▽
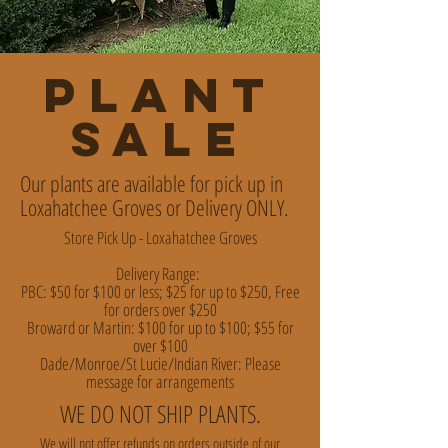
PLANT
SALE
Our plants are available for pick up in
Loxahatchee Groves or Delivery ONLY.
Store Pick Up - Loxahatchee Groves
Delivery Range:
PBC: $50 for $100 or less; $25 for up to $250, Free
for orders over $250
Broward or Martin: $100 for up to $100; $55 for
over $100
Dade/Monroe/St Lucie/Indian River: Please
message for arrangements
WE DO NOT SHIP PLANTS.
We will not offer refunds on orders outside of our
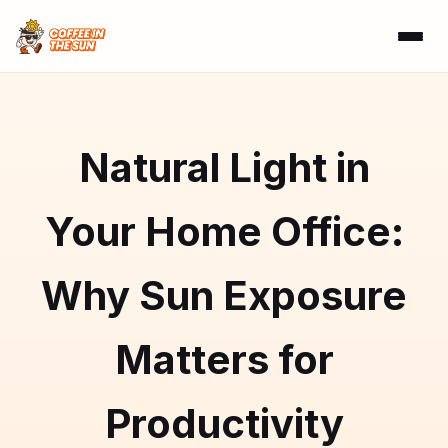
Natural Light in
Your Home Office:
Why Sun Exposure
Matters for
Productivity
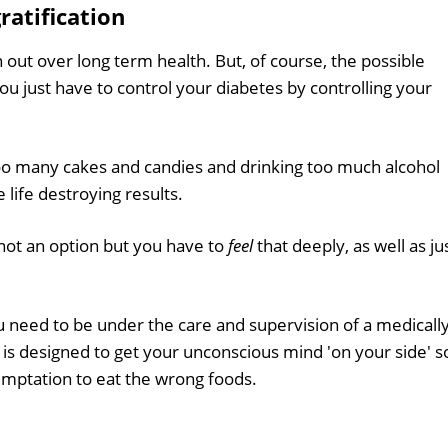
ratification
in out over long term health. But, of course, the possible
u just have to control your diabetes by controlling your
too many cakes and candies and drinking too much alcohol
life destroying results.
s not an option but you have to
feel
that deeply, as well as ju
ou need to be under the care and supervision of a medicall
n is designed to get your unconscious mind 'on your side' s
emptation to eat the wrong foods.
△
Out of the records above, pull the lines that include the word "Loxahatchee".

Loxahatchee Groves or Delivery ONLY.
Store Pick Up - Loxahatchee Groves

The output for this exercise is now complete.